►

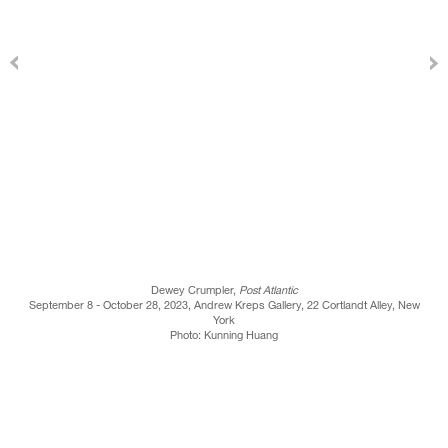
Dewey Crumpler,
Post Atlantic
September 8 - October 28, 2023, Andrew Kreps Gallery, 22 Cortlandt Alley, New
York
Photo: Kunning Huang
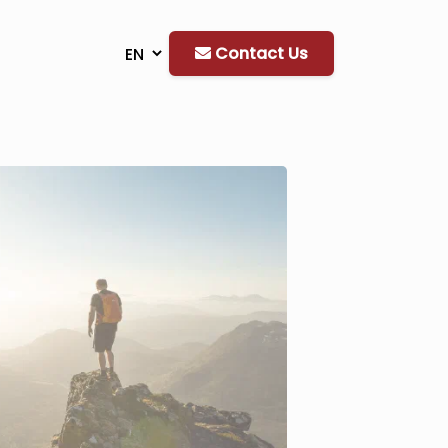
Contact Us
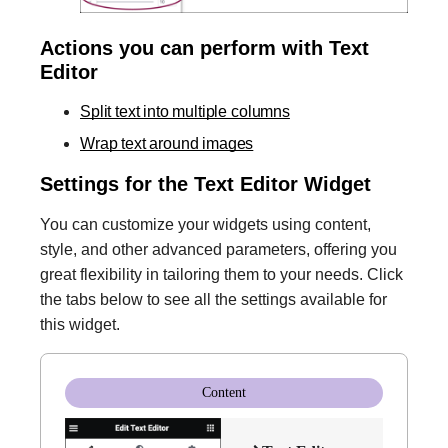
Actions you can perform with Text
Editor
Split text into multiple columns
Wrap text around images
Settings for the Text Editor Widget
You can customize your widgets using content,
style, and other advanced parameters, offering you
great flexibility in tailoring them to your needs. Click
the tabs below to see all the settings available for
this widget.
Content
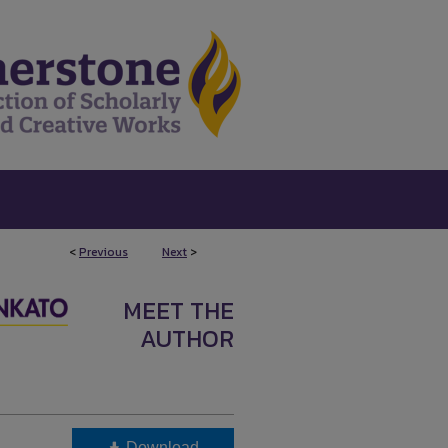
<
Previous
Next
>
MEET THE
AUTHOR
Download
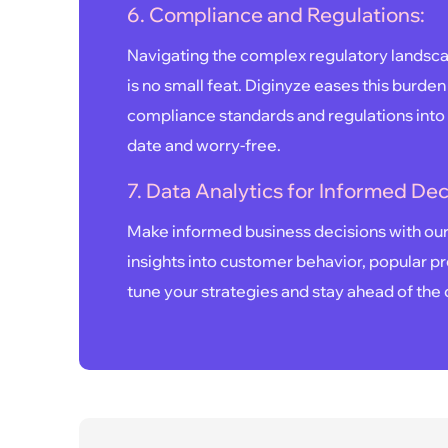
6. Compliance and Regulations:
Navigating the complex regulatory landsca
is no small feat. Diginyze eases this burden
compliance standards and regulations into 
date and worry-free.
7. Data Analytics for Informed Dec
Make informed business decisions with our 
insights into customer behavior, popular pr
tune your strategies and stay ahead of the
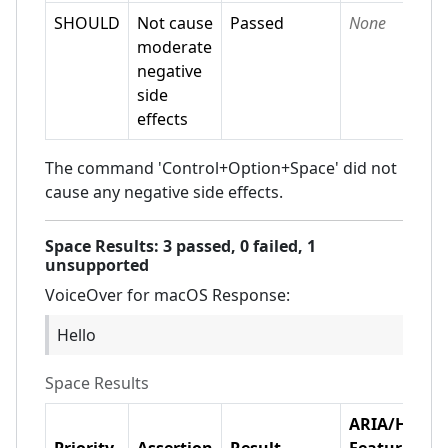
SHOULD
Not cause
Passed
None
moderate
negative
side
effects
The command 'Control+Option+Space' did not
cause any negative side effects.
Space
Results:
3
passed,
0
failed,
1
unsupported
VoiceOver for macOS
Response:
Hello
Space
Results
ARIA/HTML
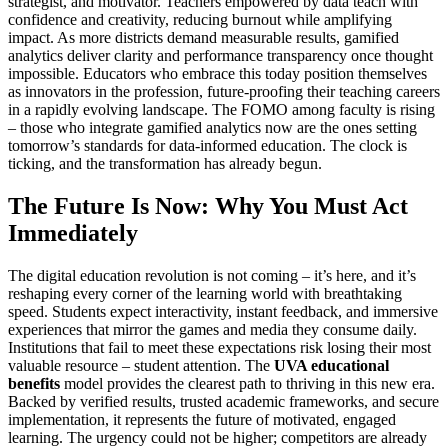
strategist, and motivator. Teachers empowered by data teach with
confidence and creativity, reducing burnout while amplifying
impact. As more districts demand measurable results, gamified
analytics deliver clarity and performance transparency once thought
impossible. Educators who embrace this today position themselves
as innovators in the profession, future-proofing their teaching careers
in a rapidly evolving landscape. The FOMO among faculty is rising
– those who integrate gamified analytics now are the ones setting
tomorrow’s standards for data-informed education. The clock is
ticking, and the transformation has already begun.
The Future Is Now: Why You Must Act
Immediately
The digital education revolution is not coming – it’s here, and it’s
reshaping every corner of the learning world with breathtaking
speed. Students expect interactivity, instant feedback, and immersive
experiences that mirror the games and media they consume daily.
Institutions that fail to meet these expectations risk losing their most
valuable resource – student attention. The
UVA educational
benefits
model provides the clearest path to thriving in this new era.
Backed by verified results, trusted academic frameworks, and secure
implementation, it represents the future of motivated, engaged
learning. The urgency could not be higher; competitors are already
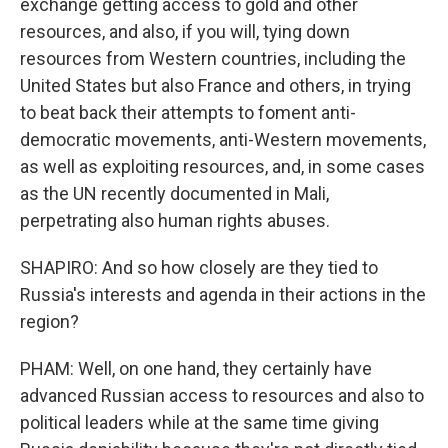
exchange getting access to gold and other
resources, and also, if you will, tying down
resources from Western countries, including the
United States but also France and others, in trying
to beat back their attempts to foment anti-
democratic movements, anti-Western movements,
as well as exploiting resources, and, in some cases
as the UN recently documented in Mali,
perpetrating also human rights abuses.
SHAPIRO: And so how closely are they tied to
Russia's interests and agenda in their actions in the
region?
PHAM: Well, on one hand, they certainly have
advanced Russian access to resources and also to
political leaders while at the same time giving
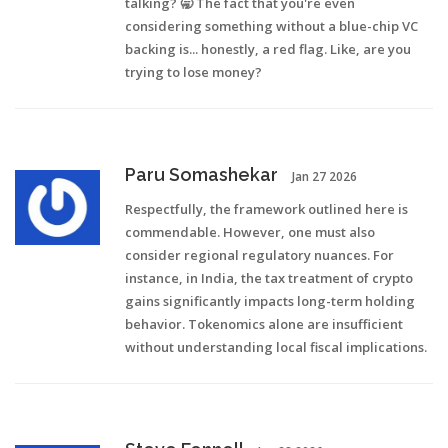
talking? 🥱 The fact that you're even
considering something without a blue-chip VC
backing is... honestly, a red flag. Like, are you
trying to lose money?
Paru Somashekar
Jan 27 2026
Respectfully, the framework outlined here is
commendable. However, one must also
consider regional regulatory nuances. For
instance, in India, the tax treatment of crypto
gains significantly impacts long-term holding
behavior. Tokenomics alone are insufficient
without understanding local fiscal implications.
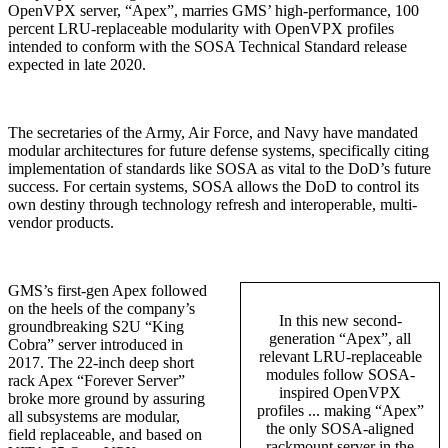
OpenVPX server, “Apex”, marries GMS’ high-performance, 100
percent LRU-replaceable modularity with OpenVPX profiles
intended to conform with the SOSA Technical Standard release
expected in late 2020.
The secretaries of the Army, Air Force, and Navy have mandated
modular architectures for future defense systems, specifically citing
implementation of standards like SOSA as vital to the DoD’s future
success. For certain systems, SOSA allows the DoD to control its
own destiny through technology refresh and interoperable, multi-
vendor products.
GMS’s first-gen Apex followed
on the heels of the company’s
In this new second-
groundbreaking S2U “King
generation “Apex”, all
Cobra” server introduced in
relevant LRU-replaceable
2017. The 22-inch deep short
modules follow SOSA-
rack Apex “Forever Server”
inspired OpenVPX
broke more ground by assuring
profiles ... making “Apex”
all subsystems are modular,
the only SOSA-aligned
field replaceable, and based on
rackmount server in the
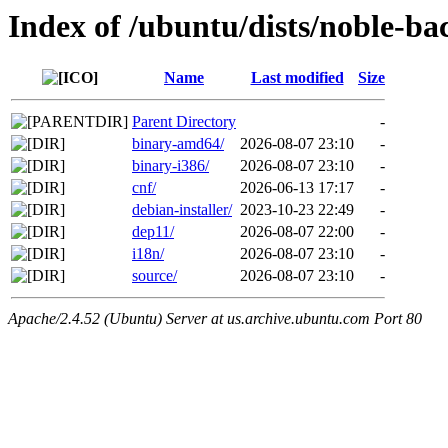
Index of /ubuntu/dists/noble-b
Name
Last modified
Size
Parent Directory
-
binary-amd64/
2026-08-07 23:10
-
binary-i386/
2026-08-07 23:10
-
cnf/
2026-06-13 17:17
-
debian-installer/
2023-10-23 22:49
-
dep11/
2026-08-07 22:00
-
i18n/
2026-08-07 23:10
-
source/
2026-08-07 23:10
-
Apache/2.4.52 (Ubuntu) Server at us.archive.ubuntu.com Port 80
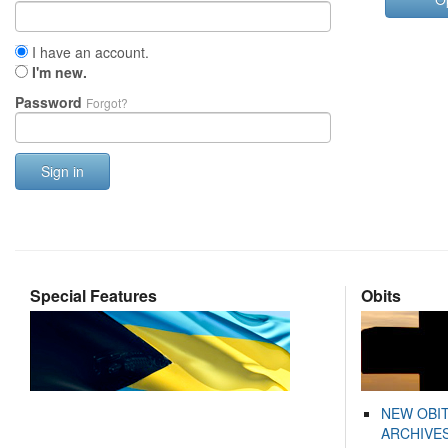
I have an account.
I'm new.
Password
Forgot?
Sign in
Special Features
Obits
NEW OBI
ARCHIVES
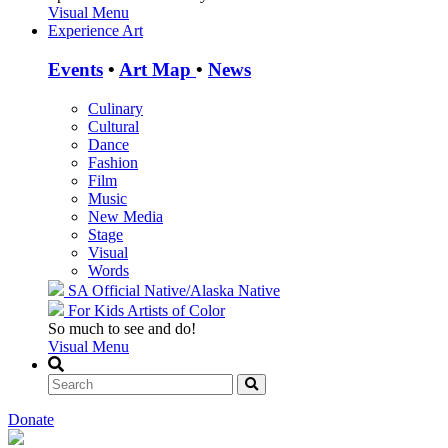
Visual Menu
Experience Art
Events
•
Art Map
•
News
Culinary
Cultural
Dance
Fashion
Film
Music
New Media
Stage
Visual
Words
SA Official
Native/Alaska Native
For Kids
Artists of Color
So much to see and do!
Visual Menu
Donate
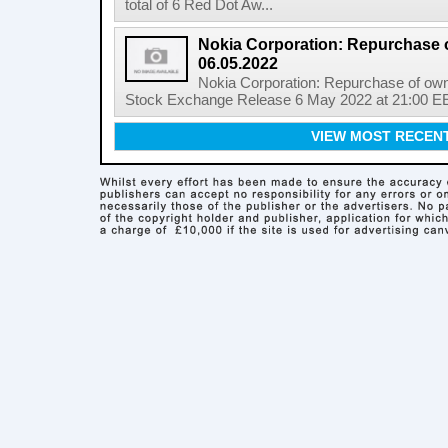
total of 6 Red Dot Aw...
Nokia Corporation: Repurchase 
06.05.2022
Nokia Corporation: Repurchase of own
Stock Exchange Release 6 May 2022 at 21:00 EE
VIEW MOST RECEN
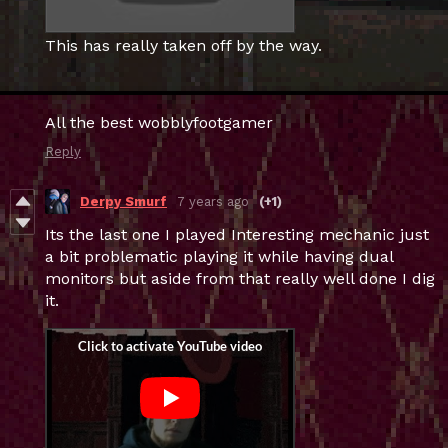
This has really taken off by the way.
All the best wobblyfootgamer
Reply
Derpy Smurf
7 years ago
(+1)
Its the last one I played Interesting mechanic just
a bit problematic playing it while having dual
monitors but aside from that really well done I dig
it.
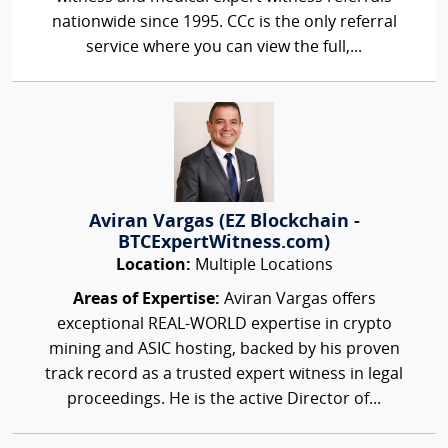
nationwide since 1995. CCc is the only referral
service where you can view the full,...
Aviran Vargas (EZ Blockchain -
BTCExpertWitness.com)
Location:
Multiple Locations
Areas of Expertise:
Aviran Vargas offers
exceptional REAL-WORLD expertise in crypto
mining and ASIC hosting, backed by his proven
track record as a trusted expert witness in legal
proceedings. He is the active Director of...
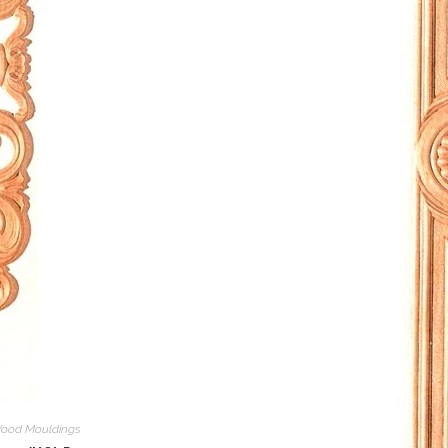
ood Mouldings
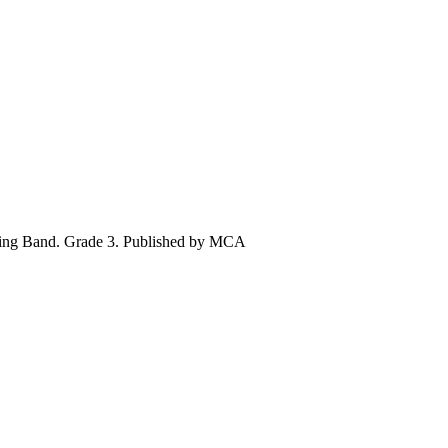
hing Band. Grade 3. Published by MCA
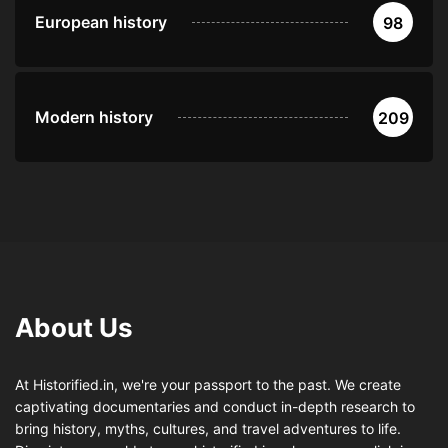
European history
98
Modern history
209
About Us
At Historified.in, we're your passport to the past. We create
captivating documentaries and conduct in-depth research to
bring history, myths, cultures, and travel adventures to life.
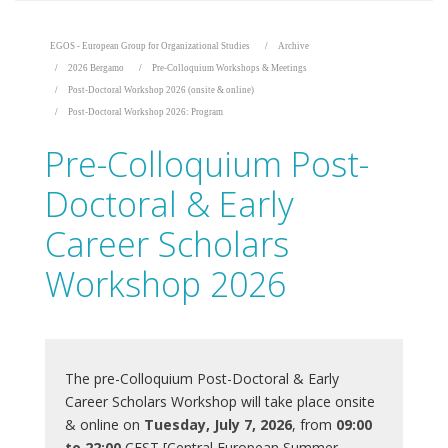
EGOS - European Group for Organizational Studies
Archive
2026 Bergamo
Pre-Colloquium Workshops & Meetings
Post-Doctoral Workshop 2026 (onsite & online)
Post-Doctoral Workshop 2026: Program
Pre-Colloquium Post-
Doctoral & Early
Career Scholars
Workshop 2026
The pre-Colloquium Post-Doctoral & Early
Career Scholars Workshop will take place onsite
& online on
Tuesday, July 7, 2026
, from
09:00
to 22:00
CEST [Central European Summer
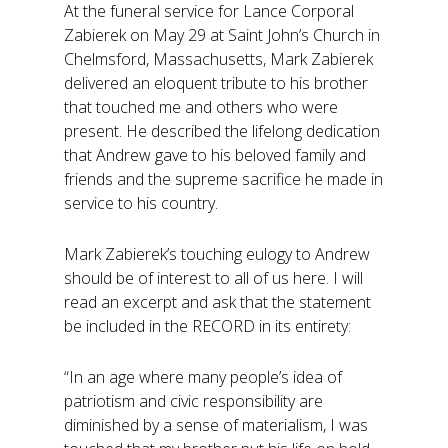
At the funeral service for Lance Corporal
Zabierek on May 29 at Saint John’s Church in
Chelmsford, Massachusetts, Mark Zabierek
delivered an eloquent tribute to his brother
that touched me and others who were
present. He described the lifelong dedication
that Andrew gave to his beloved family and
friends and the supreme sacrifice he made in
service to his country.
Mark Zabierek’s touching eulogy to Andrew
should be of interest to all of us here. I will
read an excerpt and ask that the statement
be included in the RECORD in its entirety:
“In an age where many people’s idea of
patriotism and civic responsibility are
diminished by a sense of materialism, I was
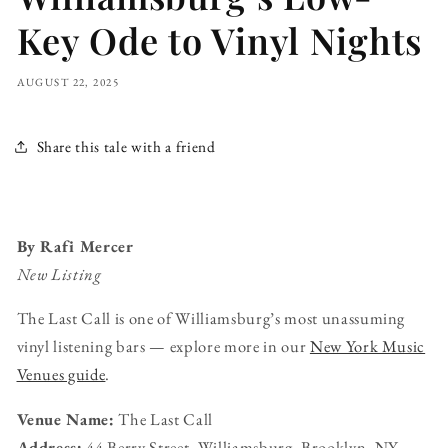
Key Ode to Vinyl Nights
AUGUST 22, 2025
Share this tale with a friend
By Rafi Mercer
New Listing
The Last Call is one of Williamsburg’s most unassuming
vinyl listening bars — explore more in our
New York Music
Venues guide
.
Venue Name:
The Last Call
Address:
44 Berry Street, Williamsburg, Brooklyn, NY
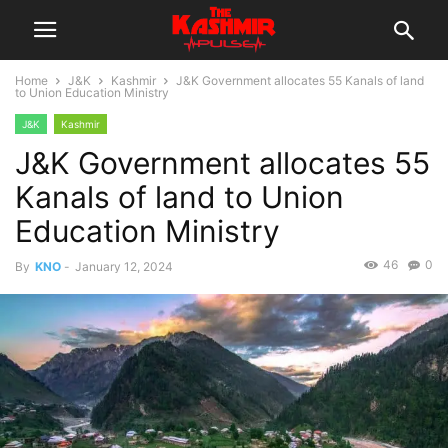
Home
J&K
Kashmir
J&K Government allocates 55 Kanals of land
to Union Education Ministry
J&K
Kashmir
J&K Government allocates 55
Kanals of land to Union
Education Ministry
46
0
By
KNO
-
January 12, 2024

◄

TASK:
No pictures belong in the copy; output every record exactly.

ANSWER:
Dewey Crumpler,
Post Atlantic
September 8 - October 28, 2023, Andrew Kreps Gallery, 22 Cortlandt Alley, New
York
Photo: Kunning Huang
Contact Us
Actions you can perform with Text
Editor
Split text into multiple columns
Wrap text around images
Settings for the Text Editor Widget
You can customize your widgets using content,
style, and other advanced parameters, offering you
great flexibility in tailoring them to your needs. Click
the tabs below to see all the settings available for
this widget.
Content
<
Previous
Next
>
MEET THE
AUTHOR
Download
6. Compliance and Regulations:
Navigating the complex regulatory landsca
is no small feat. Diginyze eases this burden
compliance standards and regulations into 
date and worry-free.
7. Data Analytics for Informed Dec
Make informed business decisions with our 
insights into customer behavior, popular pr
tune your strategies and stay ahead of the
SHOULD
Not cause
Passed
None
moderate
negative
side
effects
The command 'Control+Option+Space' did not
cause any negative side effects.
Space
Results:
3
passed,
0
failed,
1
unsupported
VoiceOver for macOS
Response:
Hello
Space
Results
ARIA/HTML
strategist, and motivator. Teachers empowered by data teach with
confidence and creativity, reducing burnout while amplifying
impact. As more districts demand measurable results, gamified
analytics deliver clarity and performance transparency once thought
impossible. Educators who embrace this today position themselves
as innovators in the profession, future-proofing their teaching careers
in a rapidly evolving landscape. The FOMO among faculty is rising
– those who integrate gamified analytics now are the ones setting
tomorrow’s standards for data-informed education. The clock is
ticking, and the transformation has already begun.
The Future Is Now: Why You Must Act
Immediately
The digital education revolution is not coming – it’s here, and it’s
reshaping every corner of the learning world with breathtaking
speed. Students expect interactivity, instant feedback, and immersive
experiences that mirror the games and media they consume daily.
Institutions that fail to meet these expectations risk losing their most
valuable resource – student attention. The
UVA educational
benefits
model provides the clearest path to thriving in this new era.
Backed by verified results, trusted academic frameworks, and secure
implementation, it represents the future of motivated, engaged
learning. The urgency could not be higher; competitors are already
exchange getting access to gold and other
resources, and also, if you will, tying down
resources from Western countries, including the
United States but also France and others, in trying
to beat back their attempts to foment anti-
democratic movements, anti-Western movements,
as well as exploiting resources, and, in some cases
as the UN recently documented in Mali,
perpetrating also human rights abuses.
SHAPIRO: And so how closely are they tied to
Russia's interests and agenda in their actions in the
region?
PHAM: Well, on one hand, they certainly have
advanced Russian access to resources and also to
political leaders while at the same time giving
talking? 🥱 The fact that you're even
considering something without a blue-chip VC
backing is... honestly, a red flag. Like, are you
trying to lose money?
Paru Somashekar
Jan 27 2026
Respectfully, the framework outlined here is
commendable. However, one must also
consider regional regulatory nuances. For
instance, in India, the tax treatment of crypto
gains significantly impacts long-term holding
behavior. Tokenomics alone are insufficient
without understanding local fiscal implications.
OpenVPX server, “Apex”, marries GMS’ high-performance, 100
percent LRU-replaceable modularity with OpenVPX profiles
intended to conform with the SOSA Technical Standard release
expected in late 2020.
The secretaries of the Army, Air Force, and Navy have mandated
modular architectures for future defense systems, specifically citing
implementation of standards like SOSA as vital to the DoD’s future
success. For certain systems, SOSA allows the DoD to control its
own destiny through technology refresh and interoperable, multi-
vendor products.
GMS’s first-gen Apex followed
on the heels of the company’s
In this new second-
groundbreaking S2U “King
generation “Apex”, all
Cobra” server introduced in
relevant LRU-replaceable
2017. The 22-inch deep short
modules follow SOSA-
rack Apex “Forever Server”
inspired OpenVPX
broke more ground by assuring
profiles ... making “Apex”
all subsystems are modular,
the only SOSA-aligned
field replaceable, and based on
rackmount server in the
Index of /ubuntu/dists/noble-b
Name
Last modified
Size
Parent Directory
-
binary-amd64/
2026-08-07 23:10
-
binary-i386/
2026-08-07 23:10
-
cnf/
2026-06-13 17:17
-
debian-installer/
2023-10-23 22:49
-
dep11/
2026-08-07 22:00
-
i18n/
2026-08-07 23:10
-
source/
2026-08-07 23:10
-
Apache/2.4.52 (Ubuntu) Server at us.archive.ubuntu.com Port 80
I have an account.
I'm new.
Password
Forgot?
Sign in
Special Features
Obits
NEW OBI
ARCHIVES
Visual Menu
Experience Art
Events
•
Art Map
•
News
Culinary
Cultural
Dance
Fashion
Film
Music
New Media
Stage
Visual
Words
SA Official
Native/Alaska Native
For Kids
Artists of Color
So much to see and do!
Visual Menu
Donate
total of 6 Red Dot Aw...
Nokia Corporation: Repurchase 
06.05.2022
Nokia Corporation: Repurchase of own
Stock Exchange Release 6 May 2022 at 21:00 EE
VIEW MOST RECEN
This has really taken off by the way.
All the best wobblyfootgamer
Reply
Derpy Smurf
7 years ago
(+1)
Its the last one I played Interesting mechanic just
a bit problematic playing it while having dual
monitors but aside from that really well done I dig
it.
nationwide since 1995. CCc is the only referral
service where you can view the full,...
Aviran Vargas (EZ Blockchain -
BTCExpertWitness.com)
Location:
Multiple Locations
Areas of Expertise:
Aviran Vargas offers
exceptional REAL-WORLD expertise in crypto
mining and ASIC hosting, backed by his proven
track record as a trusted expert witness in legal
proceedings. He is the active Director of...
ood Mouldings
hing Band. Grade 3. Published by MCA
European history
98
Modern history
209
About Us
At Historified.in, we're your passport to the past. We create
captivating documentaries and conduct in-depth research to
bring history, myths, cultures, and travel adventures to life.
EGOS - European Group for Organizational Studies
Archive
2026 Bergamo
Pre-Colloquium Workshops & Meetings
Post-Doctoral Workshop 2026 (onsite & online)
Post-Doctoral Workshop 2026: Program
Pre-Colloquium Post-
Doctoral & Early
Career Scholars
Workshop 2026
The pre-Colloquium Post-Doctoral & Early
Career Scholars Workshop will take place onsite
& online on
Tuesday, July 7, 2026
, from
09:00
to 22:00
CEST [Central European Summer
At the funeral service for Lance Corporal
Zabierek on May 29 at Saint John’s Church in
Chelmsford, Massachusetts, Mark Zabierek
delivered an eloquent tribute to his brother
that touched me and others who were
present. He described the lifelong dedication
that Andrew gave to his beloved family and
friends and the supreme sacrifice he made in
service to his country.
Mark Zabierek’s touching eulogy to Andrew
should be of interest to all of us here. I will
read an excerpt and ask that the statement
be included in the RECORD in its entirety:
“In an age where many people’s idea of
patriotism and civic responsibility are
diminished by a sense of materialism, I was
Key Ode to Vinyl Nights
AUGUST 22, 2025
Share this tale with a friend
By Rafi Mercer
New Listing
The Last Call is one of Williamsburg’s most unassuming
vinyl listening bars — explore more in our
New York Music
Venues guide
.
Venue Name:
The Last Call
Address:
44 Berry Street, Williamsburg, Brooklyn, NY
Home
J&K
Kashmir
J&K Government allocates 55 Kanals of land
to Union Education Ministry
J&K
Kashmir
J&K Government allocates 55
Kanals of land to Union
Education Ministry
46
0
By
KNO
-
January 12, 2024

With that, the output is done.